EXERCISE DIRECTIONS: Write out only the opening lines of the entries, through the line with "Anthem Blue Cross Member Login (320, 1067)".

INFORMATION SHOWN below:

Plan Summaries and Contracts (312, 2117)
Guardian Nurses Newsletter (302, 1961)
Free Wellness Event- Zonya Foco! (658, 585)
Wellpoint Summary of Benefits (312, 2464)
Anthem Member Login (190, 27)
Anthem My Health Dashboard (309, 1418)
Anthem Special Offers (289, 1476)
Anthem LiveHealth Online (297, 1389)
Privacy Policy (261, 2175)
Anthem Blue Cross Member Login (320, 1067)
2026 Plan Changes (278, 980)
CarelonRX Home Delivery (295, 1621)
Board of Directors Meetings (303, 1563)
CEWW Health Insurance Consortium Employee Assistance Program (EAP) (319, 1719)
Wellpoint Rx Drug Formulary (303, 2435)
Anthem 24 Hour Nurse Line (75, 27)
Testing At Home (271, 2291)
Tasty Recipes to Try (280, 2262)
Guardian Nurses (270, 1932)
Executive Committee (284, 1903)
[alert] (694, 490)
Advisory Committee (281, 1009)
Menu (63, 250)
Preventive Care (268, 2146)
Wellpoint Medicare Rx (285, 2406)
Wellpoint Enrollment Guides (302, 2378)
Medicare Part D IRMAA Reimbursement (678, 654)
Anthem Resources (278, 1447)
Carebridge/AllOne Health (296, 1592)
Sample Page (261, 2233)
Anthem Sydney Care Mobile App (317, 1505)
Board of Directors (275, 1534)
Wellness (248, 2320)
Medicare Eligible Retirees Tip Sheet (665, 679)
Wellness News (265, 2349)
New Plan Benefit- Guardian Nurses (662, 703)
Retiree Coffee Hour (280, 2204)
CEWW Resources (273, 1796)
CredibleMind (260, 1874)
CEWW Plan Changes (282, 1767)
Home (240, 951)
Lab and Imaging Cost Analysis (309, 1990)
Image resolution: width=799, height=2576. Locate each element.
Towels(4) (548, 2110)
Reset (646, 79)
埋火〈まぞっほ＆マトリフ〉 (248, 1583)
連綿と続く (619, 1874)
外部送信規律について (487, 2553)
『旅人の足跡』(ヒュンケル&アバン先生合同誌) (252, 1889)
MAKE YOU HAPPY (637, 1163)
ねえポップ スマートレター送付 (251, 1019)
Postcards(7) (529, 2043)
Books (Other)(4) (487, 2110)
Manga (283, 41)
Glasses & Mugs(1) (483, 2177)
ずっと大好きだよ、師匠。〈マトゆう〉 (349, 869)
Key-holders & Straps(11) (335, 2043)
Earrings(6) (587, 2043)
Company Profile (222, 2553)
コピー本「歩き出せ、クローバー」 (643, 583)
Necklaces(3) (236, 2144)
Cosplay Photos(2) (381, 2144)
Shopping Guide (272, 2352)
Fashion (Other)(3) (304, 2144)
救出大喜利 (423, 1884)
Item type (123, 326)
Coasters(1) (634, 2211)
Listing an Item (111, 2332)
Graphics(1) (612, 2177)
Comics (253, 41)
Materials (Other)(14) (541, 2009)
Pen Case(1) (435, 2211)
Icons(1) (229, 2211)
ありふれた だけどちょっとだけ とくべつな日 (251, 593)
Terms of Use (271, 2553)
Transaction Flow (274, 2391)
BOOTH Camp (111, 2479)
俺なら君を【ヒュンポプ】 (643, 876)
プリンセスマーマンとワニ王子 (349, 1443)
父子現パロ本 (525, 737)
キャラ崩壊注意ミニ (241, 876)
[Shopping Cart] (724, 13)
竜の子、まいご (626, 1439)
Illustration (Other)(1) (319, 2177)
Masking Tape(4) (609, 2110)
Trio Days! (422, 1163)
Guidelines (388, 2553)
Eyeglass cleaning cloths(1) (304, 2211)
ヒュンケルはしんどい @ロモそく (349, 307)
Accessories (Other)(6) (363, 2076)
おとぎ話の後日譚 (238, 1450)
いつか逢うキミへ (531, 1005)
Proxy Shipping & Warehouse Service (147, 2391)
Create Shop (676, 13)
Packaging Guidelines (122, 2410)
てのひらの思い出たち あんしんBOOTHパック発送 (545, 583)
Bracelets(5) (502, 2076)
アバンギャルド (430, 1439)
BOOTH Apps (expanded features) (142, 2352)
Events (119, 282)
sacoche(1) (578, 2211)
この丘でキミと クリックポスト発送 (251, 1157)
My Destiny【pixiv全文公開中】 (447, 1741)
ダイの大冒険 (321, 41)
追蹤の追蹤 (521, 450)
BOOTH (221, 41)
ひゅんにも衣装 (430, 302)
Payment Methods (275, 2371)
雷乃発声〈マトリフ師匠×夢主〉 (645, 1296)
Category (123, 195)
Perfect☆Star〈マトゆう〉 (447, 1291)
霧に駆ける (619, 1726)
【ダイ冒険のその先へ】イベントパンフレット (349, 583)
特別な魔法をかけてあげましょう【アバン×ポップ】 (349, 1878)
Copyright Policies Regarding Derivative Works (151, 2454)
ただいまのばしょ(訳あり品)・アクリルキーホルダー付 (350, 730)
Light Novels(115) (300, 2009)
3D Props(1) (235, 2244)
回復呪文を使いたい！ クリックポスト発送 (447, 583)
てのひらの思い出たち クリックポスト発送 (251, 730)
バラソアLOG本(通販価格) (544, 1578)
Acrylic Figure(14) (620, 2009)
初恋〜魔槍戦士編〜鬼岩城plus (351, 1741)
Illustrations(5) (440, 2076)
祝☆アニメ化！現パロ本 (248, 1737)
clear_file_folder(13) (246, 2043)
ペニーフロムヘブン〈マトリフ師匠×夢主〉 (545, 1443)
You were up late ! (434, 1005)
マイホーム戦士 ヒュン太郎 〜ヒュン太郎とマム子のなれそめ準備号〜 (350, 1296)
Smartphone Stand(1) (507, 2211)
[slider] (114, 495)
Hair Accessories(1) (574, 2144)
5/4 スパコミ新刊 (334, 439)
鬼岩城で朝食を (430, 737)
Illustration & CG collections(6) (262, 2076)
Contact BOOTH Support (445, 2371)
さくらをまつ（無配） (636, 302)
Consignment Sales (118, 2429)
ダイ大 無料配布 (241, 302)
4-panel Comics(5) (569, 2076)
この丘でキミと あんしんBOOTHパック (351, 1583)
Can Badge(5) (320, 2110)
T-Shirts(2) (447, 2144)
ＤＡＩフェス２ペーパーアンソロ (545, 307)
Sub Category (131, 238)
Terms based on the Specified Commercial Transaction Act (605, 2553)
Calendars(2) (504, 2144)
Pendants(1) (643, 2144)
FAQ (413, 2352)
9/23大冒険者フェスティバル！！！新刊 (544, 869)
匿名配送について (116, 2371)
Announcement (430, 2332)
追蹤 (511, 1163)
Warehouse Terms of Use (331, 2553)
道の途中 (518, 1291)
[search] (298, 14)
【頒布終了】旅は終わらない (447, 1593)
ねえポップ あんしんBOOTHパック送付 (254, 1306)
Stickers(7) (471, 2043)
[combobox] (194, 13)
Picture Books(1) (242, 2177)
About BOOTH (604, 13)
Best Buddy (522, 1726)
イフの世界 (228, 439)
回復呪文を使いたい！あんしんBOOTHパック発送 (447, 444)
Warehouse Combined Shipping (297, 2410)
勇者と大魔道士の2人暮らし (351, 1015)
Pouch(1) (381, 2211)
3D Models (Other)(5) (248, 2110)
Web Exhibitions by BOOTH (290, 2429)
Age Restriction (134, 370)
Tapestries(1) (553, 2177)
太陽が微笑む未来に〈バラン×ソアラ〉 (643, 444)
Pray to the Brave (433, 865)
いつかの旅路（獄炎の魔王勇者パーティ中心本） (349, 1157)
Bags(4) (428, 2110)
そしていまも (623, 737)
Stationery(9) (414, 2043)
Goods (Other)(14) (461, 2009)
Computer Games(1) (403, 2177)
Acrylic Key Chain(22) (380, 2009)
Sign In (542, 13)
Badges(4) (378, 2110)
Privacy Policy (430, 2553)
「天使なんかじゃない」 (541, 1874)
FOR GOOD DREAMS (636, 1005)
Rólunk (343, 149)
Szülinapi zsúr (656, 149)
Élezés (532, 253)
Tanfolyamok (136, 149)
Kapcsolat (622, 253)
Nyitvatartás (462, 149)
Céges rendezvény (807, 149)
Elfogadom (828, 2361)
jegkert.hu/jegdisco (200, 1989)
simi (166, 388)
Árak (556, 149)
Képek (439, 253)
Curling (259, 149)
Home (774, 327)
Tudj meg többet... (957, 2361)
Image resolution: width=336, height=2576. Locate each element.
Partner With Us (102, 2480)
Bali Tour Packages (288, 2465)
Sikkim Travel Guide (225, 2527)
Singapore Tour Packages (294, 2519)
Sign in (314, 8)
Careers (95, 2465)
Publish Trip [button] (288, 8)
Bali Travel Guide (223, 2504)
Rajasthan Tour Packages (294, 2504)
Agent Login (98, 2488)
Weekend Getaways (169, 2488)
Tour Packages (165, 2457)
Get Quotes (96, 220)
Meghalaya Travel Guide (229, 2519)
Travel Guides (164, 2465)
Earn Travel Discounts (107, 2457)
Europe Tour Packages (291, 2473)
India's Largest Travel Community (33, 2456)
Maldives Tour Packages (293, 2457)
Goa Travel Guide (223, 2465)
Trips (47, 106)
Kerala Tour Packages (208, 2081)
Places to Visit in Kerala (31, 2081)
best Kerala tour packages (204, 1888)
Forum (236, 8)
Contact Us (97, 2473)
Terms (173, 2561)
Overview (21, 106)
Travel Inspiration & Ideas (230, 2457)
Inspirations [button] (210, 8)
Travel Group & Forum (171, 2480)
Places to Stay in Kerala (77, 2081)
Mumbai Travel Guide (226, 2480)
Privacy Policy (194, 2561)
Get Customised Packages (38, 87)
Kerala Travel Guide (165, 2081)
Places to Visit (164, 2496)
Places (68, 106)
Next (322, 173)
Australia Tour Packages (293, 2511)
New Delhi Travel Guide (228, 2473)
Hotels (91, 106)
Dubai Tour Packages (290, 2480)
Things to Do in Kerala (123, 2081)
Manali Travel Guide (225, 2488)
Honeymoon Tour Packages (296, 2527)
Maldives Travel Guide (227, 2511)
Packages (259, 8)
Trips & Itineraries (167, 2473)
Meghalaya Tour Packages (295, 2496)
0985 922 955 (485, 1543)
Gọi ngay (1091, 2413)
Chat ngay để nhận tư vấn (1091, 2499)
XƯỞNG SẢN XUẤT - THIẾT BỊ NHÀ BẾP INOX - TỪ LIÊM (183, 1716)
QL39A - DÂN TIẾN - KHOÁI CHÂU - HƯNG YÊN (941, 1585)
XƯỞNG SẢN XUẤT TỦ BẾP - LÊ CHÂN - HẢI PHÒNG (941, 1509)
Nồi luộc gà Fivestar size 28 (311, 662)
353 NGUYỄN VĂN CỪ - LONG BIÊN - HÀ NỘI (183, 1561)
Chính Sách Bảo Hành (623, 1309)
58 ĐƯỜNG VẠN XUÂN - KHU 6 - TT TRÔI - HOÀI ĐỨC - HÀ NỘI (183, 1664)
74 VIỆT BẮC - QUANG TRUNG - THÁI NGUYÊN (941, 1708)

End of INFORMATION SHOWN.

FINAL ANSWER:
Plan Summaries and Contracts (312, 2117)
Guardian Nurses Newsletter (302, 1961)
Free Wellness Event- Zonya Foco! (658, 585)
Wellpoint Summary of Benefits (312, 2464)
Anthem Member Login (190, 27)
Anthem My Health Dashboard (309, 1418)
Anthem Special Offers (289, 1476)
Anthem LiveHealth Online (297, 1389)
Privacy Policy (261, 2175)
Anthem Blue Cross Member Login (320, 1067)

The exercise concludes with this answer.